I read a book for a while and then as the evening got underway, went for a stroll down the valley towards a mountain hut a mile or so distant. At this point there was wire Nepalese-style bridge spanning the river and I wanted to check it was usable before lugging my backpack down the valley next morning. It was – and I crossed to the hut, before walking up to the now formidable looking Steall falls, roaring overhead and sending a fine mist of spray drifting gently up the valley.

I re-crossed the wire bridge and returned to my tent. The breeze had dropped, but I didn’t really think about it as I settled back on my sleeping mat, out in the open and intending to read again.

The itching started immediately.

I looked up. Like a cloud of mobile motes of dust there was a swarm of midges about my head. It wasn’t like the few dozen up on top of the Ben. This time there were hundreds of them. I raked around in my back pack and found the bottle of Skin So Soft. Pacing up and down outside the tent I remembered the lady in the campsite shop and applied a slick layer to my skin, hoping it would dro-oon the wee beasties as she said. I slapped it on liberally all over my scalp, ears, hands – anywhere where there was exposed skin. The number of new bites lessened, but didn’t stop – and I was acutely aware that it didn’t stop the little bastards crawling into my eyes, up my nose, into my ears – every bloody where…

I fled for the tent. I flung my backpack inside along with as many loose items as possible – and then dived in myself, before achieving a speed record in zipping the door shut. Notably I left the stove outside – and also the bottle of Skin So Soft, contained within a polythene bag.

By then the swarm had multiplied. I succeeded in shutting millions out. But unfortunately my best efforts had shut a few hundred in. In the dim light of the interior they were hard to see as they swirled around my head. New bites kept on coming, despite my liberal dousing in Skin So Soft. I could see the little brutes when they landed on the sides of the tent though – as myriad little black dots. Progressively the myriad dots became myriad little smears, increasingly fouling the pristine walls of my brand new Integral Designs tent.

After twenty minutes of vigorous smearing and furious clapping, numbers began to thin and I felt the battle of inside the tent was finally won. But ears, eyelids, nose, lips and fingers were all now itching with a vengeance. If the inside battle had been won though, outside was quite another matter. Where there had been millions before, there were now billions, in great billowing clouds backlit by the sunset. I could see them through the mosquito netting, even though the mesh was practically a black wall of minute insects settling on it – and fighting to get through the holes to reach me. It was even possible to hear millions of the brutes impacting against the walls of the tent, like a very fine rain.

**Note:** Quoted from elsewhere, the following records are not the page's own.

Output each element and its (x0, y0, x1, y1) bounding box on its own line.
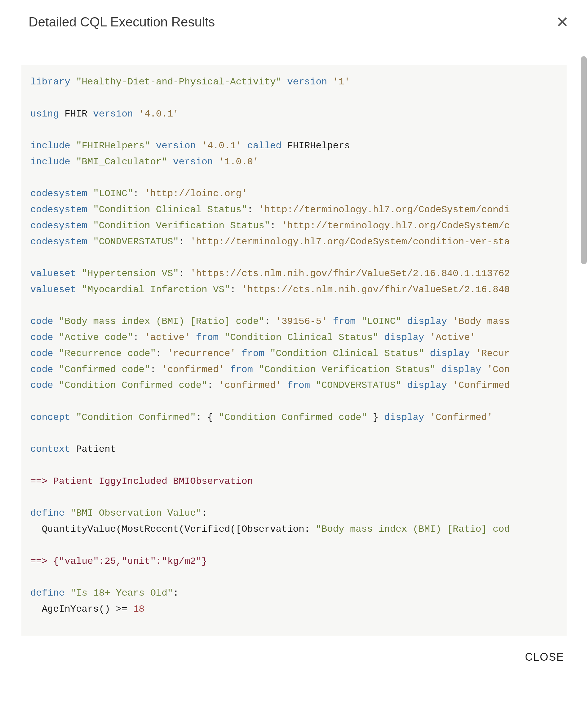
code-token: display (430, 348, 470, 359)
code-token: "Hypertension VS" (82, 268, 179, 279)
code-token: 'http://terminology.hl7.org/CodeSystem/c (281, 220, 510, 231)
code-token: "Condition Verification Status" (259, 364, 436, 375)
code-token: "Myocardial Infarction VS" (82, 284, 230, 295)
code-token: '4.0.1' (139, 109, 179, 119)
code-token: from (242, 348, 264, 359)
code-token: from (333, 316, 356, 327)
code-token: "Condition Clinical Status" (93, 204, 247, 215)
code-token: Patient (70, 444, 116, 455)
code-token: codesystem (30, 220, 87, 231)
code-token: codesystem (30, 236, 87, 247)
code-token: called (247, 140, 281, 151)
code-token: "CONDVERSTATUS" (93, 236, 179, 247)
code-token: codesystem (30, 204, 87, 215)
code-token: display (384, 412, 424, 423)
code-token: include (30, 156, 70, 167)
code-token: valueset (30, 268, 76, 279)
code-token: "Condition Confirmed code" (59, 380, 207, 391)
code-token: 'https://cts.nlm.nih.gov/fhir/ValueSet/2… (242, 284, 510, 295)
code-token: '1' (333, 76, 350, 87)
result-line: ==> {"value":25,"unit":"kg/m2"} (30, 556, 207, 567)
code-token: QuantityValue(MostRecent(Verified([Obser… (30, 524, 316, 535)
modal-title: Detailed CQL Execution Results (28, 15, 215, 29)
code-token: 'Confirmed (453, 380, 510, 391)
modal-body-wrapper: library "Healthy-Diet-and-Physical-Activ… (0, 44, 588, 636)
modal-header: Detailed CQL Execution Results ✕ (0, 0, 588, 44)
code-token: display (407, 316, 447, 327)
code-token: 'https://cts.nlm.nih.gov/fhir/ValueSet/2… (190, 268, 510, 279)
code-token: "Healthy-Diet-and-Physical-Activity" (76, 76, 281, 87)
code-token: "Is 18+ Years Old" (70, 588, 173, 599)
code-token: codesystem (30, 188, 87, 199)
code-token: "CONDVERSTATUS" (316, 380, 401, 391)
code-token: version (173, 156, 213, 167)
cql-code-block: library "Healthy-Diet-and-Physical-Activ… (21, 65, 567, 636)
code-token: 'Active' (430, 332, 476, 343)
code-token: FHIRHelpers (281, 140, 350, 151)
scrollbar-thumb[interactable] (581, 56, 587, 264)
code-token: 'confirmed' (219, 380, 281, 391)
code-token: using (30, 109, 59, 119)
code-token: "Recurrence code" (59, 348, 156, 359)
code-token: version (287, 76, 327, 87)
result-line: ==> Patient IggyIncluded BMIObservation (30, 476, 253, 487)
code-token: 'Con (487, 364, 510, 375)
code-token: code (30, 332, 53, 343)
code-token: display (442, 364, 481, 375)
code-token: 'http://terminology.hl7.org/CodeSystem/c… (190, 236, 510, 247)
code-token: code (30, 380, 53, 391)
code-token: display (407, 380, 447, 391)
code-token: from (196, 332, 219, 343)
code-token: display (384, 332, 424, 343)
code-token: from (287, 380, 310, 391)
code-token: "Confirmed code" (59, 364, 150, 375)
result-line: ==> true (30, 635, 76, 636)
code-token: code (30, 348, 53, 359)
code-token: define (30, 588, 65, 599)
code-token: context (30, 444, 70, 455)
code-token: "LOINC" (361, 316, 401, 327)
code-token: 18 (133, 604, 144, 615)
code-token: "Condition Verification Status" (93, 220, 270, 231)
code-token: '4.0.1' (202, 140, 241, 151)
code-token: define (30, 508, 65, 518)
code-token: from (230, 364, 253, 375)
code-token: 'Recur (476, 348, 510, 359)
code-token: code (30, 364, 53, 375)
code-token: "BMI Observation Value" (70, 508, 202, 518)
code-token: 'confirmed' (162, 364, 224, 375)
code-token: "LOINC" (93, 188, 133, 199)
code-token: "Condition Confirmed" (76, 412, 196, 423)
code-token: include (30, 140, 70, 151)
modal-footer: CLOSE (0, 636, 588, 678)
code-token: code (30, 316, 53, 327)
close-icon[interactable]: ✕ (555, 13, 570, 31)
code-token: 'recurrence' (167, 348, 236, 359)
code-token: '1.0.0' (219, 156, 259, 167)
code-token: AgeInYears() >= (30, 604, 133, 615)
code-token: valueset (30, 284, 76, 295)
code-token: concept (30, 412, 70, 423)
code-token: 'active' (144, 332, 190, 343)
code-token: "FHIRHelpers" (76, 140, 150, 151)
code-token: 'http://terminology.hl7.org/CodeSystem/c… (259, 204, 510, 215)
code-token: 'Confirmed' (430, 412, 493, 423)
code-token: FHIR (59, 109, 93, 119)
code-token: "Body mass index (BMI) [Ratio] code" (59, 316, 264, 327)
code-token: version (93, 109, 133, 119)
code-token: 'http://loinc.org' (144, 188, 247, 199)
modal-body: library "Healthy-Diet-and-Physical-Activ… (0, 44, 588, 636)
code-token: "Active code" (59, 332, 133, 343)
code-token: '39156-5' (276, 316, 327, 327)
close-button[interactable]: CLOSE (525, 651, 564, 663)
code-token: version (156, 140, 196, 151)
code-token: "Condition Confirmed code" (219, 412, 367, 423)
code-token: 'Body mass (453, 316, 510, 327)
code-token: "BMI_Calculator" (76, 156, 167, 167)
code-token: "Condition Clinical Status" (270, 348, 424, 359)
code-token: "Body mass index (BMI) [Ratio] cod (316, 524, 510, 535)
code-token: "Condition Clinical Status" (224, 332, 378, 343)
code-token: library (30, 76, 70, 87)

I took an antihistamine tablet and in about half an hour the maddening itching from tens of bites settled to something tolerable. I was secure and relatively safe inside the tent. And the tent being brand new did not yet have any rips in any of its mosquito netting. But I still zipped up the inner door over the mosquito netting just to make sure. I decided to trust the mesh in the two ventilation ports up near the apex of the little dome, so left those open, to let in some fresh air.

Safe though I was, the dilemma was what on earth I was going to do in the morning. I couldn’t stay sat for ever in the tent. At the very least I would have to go out for a pee. And that did not bear thinking about, considering my puffed up inflamed eyelids and my lips rather like some cosmetic surgical procedure gone wrong. I considered for a moment: the way things were outside just now, if I tried to have a pee, I would instantly pick up hundreds of bites in a very delicate area. Heaven knows what effect that would have – and what would my wife think if I returned home in such a state? She would think I had got lucky and caught a particularly virulent dose of the pox – and might even add violent injury to my woes.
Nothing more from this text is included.